Quello di Sophie Letourneur è un cinema che non teme di confrontarsi con gli stereotipi legati al cosiddetto binarismo di genere, e che, sorprendentemente, non si fa remore neanche a mostrare, con umorismo e sfrontatezza, elementi legati al femminile che vengono di volta in volta problematizzati con leggerezza e gusto per il paradosso o sottolineati con giocosa autoironia. Se in Enorme mette in mostra la maternità, decostruendone il mito e il luogo comune piuttosto sessista legato al suo aspetto “naturale”, anche nei titoli precedenti Letourneur si rifiutava di confrontarsi utilizzando toni ombelicali e intellettualistici con aspetti delicati della propria esistenza e della vita di una donna. Coerentemente con il candore narrativo, il suo è un cinema che si muove agilmente e senza affanni anche da una forma di linguaggio cinematografico a un altro, passando dal racconto semi documentaristico ai toni della fiaba o della slapstick comedy.

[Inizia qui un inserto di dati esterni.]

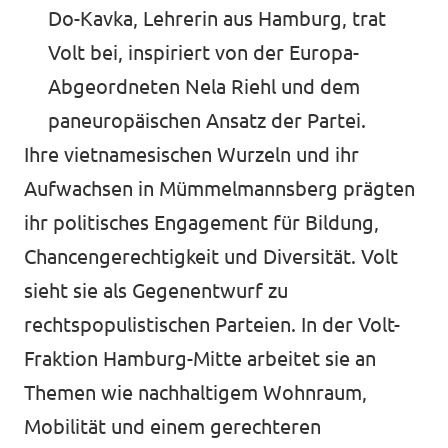
Do-Kavka, Lehrerin aus Hamburg, trat
Volt bei, inspiriert von der Europa-
Abgeordneten Nela Riehl und dem
paneuropäischen Ansatz der Partei
.
Ihre vietnamesischen Wurzeln und ihr
Aufwachsen in Mümmelmannsberg prägten
ihr politisches Engagement für Bildung,
Chancengerechtigkeit und Diversität. Volt
sieht sie als Gegenentwurf zu
rechtspopulistischen Parteien. In der Volt-
Fraktion Hamburg-Mitte arbeitet sie an
Themen wie nachhaltigem Wohnraum,
Mobilität und einem gerechteren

Dal suo film d’esordio in poi (tutti i suoi titoli si possono vedere sulla piattaforma Mubi) iI filo narrativo resta ancorato al racconto autobiografico - di volta in volta approcciato in maniera più o meno metaforica, realistica o farsesca - che sembra seguire le tappe della crescita emotiva ed esistenziale della regista stessa. Nell’esilarante Les Coquillettes si spingeva senza timore sul crinale della vacuità e dell’inconsistenza per mostrare sé stessa e due amiche che al Festival di Locarno vagavano di festa in festa alla ricerca spasmodica di flirts, nel totale disinteresse verso i titoli arthouse proiettati, arrivando a “stalkerare” l’attore e regista Louis Garrel. Il seguente Gaby Baby Doll si rapporta ironicamente con il timore della solitudine e del confronto adulto con sé stessi e con l’altro, ma lo fa utilizzando un linguaggio favolistico e surreale e inseguendo l’immancabile happy end delle commedie romantiche.

In maniera dissacrante, antiretorica ed estremamente sincera, Sophie Letourneur sembra volerci dire che nel contemporaneo i caratteri storicamente legati ai ruoli di genere non sono (almeno dal suo punto di vista) ancora inseriti nel regno dell’indistinto e dell’intercambiabilità, ma che possono essere di volta in volta ribaltati e contraddetti (Enorme) o esposti, senza l’ombra di imbarazzo o senso di inadeguatezza, nella loro persistenza e atemporalità (Les Coquillettes, Gaby Baby Doll).

In Enorme Letourneur ci mostra dunque una coppia ad oggi purtroppo ancora anti canonica, all’interno della quale la famosa pianista Claire Girard, in tour con il fidanzato – manager – segretario – aiutante e tuttofare Fred, si ritrova suo malgrado a confrontarsi con il repentino e fino ad allora silente istinto materno di lui: e dico materno, perché nell’arco del film Fred subirà una vera e propria mutazione anche fisica andando a ricoprire lui il ruolo di madre in maniera assai più fluida e spontanea rispetto a Claire. Per Claire al contrario la gestazione sarà vissuta come una vera e propria esplosione aliena, e la crescita inarrestabile della pancia, un immenso handicap e fardello, ne sarà l’immagine simbolica.

Tanto Claire, nel suo minimalismo di gesti, nell’insofferenza per il suo stato e nella sua basita passività, quanto Fred, nel suo macchiettistico e caricaturale entusiasmo da mammo, sono rappresentati dalla regista in chiave satirica e leggermente alienata, a sottolineare il fatto che non ci sono linee rette e approcci univoci quando ci si confronta col mistero dell’esistenza e della nascita. E se, nelle interminabili scene dedicate all’attesa del parto, condividiamo con la coppia un senso di esasperazione, l’epifania della natalità, ancora avvolta dal suo insondabile enigma, ci avvolge e ci interpella nelle inquadrature finali.